Scania Australia has announced it’s establishing its first Scania Assistance centre in Australia and New Zealand, with a team of five Scania Assistance service coordinators to be based in Scania’s Australia national warehouse facility in Campbellfield, Victoria. 

Scania says the new centre aims to provide more detailed and efficient assistance after previously being based overseas, while assistance staff still worked in Australia and New Zealand. 

“Scania Assistance stands ready to help any Scania owner or driver who’s had a vehicle breakdown, for example a flat battery, or a warning light or message that instructs the vehicle to be stopped safely,” Scania Assistance Australia and New Zealand supervisor Brendon Parry says. 

“We then contact a Scania branch or Scania authorised independent dealer who can provide help at the side of the road using their roadside assistance van and technician.” 

Image: Scania Australia

Parry says its vehicle operator customers are more interested in how quickly his team can get their Scania trucks rolling again while accepting that there may be unplanned stoppages. 

“Now with the establishment of the local Australian centre, we’ll have more local knowledge and more local options for helping customers in need,” Parry says. 

“Over the past decade, Scania in Australia and New Zealand has been delivering record numbers of trucks, which will create greater demand for assistance services.” 

Scania Assistance project manager Andrew Greenwood says the Melbourne centre will operate with a new generation system that aims to provide the team more data on the customer, vehicle and help identify fault codes. 

“In the future we anticipate the customer will be able to report a fault or breakdown using the Scania Driver app, and obviously that will bring a lot more stable data into play and make it easier for the nominated technician to see the exact details of the vehicle as well as potentially its service history and the fault codes generated,” Greenwood says.  

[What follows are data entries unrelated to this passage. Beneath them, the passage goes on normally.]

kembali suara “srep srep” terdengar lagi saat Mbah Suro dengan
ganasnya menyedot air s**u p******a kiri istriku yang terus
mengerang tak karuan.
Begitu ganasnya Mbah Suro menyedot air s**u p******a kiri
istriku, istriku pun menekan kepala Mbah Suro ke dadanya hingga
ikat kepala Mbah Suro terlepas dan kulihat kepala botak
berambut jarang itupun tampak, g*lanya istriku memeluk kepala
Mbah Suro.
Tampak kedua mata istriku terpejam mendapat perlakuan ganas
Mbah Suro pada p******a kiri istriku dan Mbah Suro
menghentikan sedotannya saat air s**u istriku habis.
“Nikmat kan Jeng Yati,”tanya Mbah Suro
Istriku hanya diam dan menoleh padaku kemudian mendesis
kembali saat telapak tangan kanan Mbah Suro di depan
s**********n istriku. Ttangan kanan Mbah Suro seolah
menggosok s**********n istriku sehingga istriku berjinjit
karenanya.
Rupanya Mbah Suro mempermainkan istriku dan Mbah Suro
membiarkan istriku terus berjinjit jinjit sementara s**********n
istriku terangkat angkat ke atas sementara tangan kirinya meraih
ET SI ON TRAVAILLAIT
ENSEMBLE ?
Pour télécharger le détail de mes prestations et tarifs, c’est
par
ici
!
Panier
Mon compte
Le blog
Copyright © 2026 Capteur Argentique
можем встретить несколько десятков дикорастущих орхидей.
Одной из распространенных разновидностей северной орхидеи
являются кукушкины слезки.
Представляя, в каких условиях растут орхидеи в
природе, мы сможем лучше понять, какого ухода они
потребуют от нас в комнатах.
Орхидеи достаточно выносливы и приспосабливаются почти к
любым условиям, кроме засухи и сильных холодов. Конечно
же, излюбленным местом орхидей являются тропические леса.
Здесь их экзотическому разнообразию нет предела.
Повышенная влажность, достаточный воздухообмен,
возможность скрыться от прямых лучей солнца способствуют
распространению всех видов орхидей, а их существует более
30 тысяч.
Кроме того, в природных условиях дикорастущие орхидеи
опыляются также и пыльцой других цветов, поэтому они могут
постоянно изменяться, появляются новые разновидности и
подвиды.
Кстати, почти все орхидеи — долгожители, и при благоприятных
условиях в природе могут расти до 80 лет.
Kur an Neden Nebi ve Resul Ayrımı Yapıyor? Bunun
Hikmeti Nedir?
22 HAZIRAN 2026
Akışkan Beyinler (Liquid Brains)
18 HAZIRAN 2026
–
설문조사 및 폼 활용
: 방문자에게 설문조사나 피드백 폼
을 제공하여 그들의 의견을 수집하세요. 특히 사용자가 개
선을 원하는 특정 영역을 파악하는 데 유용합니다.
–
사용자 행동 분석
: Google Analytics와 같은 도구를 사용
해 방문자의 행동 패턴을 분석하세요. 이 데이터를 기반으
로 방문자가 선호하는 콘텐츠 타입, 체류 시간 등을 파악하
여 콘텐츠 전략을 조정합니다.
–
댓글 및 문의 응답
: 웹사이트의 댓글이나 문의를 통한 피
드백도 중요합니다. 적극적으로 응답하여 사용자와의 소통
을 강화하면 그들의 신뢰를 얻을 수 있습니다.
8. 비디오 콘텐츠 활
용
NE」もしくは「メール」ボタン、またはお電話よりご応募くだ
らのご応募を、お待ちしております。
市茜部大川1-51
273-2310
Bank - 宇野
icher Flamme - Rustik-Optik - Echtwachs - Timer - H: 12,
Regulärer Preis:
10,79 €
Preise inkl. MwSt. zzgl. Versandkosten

“Further down the track we may be able to use live data from trucks to predict when breakdowns might occur and be able to avoid unplanned mid-journey roadside stops.” 

Parry says the new generation system will allow his team to improve customer uptime. 

“As one of the few original equipment manufacturers’ owned and operated assistance systems in Australia and New Zealand, we have unrivalled access to technicians, vehicle information and spare parts to get trucks back on the road as soon as possible,” Parry says.